Bounding box prediction data
=== Begin Enclosure ===

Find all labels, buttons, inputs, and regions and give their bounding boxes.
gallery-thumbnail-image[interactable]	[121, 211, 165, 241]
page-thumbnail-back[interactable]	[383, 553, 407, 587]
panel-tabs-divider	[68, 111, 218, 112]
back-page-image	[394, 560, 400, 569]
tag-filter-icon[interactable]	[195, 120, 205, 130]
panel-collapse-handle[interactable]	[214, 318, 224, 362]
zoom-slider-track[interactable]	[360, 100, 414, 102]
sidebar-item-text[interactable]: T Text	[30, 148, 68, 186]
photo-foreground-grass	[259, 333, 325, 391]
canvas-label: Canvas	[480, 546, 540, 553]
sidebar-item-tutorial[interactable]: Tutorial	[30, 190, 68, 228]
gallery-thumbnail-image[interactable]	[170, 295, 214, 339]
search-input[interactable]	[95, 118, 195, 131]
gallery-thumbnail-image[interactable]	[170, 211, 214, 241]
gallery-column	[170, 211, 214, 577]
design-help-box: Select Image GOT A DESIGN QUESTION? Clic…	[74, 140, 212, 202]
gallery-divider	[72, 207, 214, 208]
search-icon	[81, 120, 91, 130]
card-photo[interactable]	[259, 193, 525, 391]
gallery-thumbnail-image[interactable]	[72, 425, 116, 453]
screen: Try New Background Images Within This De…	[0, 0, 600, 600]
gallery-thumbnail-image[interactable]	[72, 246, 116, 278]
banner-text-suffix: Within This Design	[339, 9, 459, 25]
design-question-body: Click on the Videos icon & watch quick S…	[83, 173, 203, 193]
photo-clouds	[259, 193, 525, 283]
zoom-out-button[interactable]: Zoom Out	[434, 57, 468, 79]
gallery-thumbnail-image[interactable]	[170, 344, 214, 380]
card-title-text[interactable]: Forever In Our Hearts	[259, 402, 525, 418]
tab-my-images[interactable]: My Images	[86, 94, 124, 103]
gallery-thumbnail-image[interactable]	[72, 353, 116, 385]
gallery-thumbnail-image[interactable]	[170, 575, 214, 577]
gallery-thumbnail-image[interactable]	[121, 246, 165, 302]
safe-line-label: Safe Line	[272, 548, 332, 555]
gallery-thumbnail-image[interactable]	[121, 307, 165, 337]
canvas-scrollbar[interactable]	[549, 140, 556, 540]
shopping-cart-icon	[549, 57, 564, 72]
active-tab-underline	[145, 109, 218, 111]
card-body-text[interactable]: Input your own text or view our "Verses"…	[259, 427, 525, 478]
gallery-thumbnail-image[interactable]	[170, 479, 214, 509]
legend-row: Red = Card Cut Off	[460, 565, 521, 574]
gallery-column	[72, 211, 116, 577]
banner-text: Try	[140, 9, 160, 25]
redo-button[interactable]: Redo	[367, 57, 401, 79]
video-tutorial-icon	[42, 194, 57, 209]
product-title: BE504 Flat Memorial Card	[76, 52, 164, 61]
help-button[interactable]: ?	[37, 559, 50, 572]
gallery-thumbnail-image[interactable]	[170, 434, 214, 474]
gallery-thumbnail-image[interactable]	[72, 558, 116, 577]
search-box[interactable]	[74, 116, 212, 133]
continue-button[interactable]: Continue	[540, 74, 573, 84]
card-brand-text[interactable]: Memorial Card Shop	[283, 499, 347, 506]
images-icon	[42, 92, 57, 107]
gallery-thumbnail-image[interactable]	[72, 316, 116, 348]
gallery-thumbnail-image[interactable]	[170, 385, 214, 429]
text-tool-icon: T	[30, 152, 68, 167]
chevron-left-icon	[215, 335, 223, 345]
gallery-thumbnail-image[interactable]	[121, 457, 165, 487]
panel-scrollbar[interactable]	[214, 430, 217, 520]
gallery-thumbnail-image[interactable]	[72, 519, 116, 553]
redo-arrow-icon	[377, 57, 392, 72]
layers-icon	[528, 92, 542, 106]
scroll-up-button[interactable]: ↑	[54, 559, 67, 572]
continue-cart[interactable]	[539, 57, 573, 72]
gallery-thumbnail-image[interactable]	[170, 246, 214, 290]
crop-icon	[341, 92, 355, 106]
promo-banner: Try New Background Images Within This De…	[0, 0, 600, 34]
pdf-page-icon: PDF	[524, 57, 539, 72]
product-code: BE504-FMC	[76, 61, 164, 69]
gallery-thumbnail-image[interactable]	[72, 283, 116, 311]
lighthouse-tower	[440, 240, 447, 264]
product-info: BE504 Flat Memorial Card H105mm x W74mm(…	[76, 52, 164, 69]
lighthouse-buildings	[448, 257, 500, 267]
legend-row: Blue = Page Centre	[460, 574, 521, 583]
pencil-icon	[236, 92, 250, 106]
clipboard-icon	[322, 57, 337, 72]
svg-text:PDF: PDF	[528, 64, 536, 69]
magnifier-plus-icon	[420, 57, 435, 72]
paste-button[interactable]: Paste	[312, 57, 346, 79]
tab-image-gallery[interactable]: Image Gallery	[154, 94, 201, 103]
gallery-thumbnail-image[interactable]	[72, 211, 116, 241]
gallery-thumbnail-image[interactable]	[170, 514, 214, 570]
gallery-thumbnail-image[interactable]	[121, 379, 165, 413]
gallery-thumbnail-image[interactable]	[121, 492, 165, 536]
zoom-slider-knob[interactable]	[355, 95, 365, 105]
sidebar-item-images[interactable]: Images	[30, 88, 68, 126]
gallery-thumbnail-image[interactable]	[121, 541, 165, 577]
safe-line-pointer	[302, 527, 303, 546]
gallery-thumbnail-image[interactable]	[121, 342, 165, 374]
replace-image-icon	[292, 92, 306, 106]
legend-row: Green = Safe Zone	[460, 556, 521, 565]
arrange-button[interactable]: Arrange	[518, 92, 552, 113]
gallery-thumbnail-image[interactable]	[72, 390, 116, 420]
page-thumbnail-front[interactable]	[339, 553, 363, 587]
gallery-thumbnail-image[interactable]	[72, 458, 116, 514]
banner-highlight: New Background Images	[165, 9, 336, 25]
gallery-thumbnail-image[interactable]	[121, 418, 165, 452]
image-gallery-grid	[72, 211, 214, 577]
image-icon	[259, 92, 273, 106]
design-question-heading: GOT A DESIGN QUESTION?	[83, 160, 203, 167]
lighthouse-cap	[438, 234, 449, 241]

=== End Enclosure ===

§ Activity
Lines from the entries that contain the string "divider" are what must be copied.

§ Written answer
panel-tabs-divider	[68, 111, 218, 112]
gallery-divider	[72, 207, 214, 208]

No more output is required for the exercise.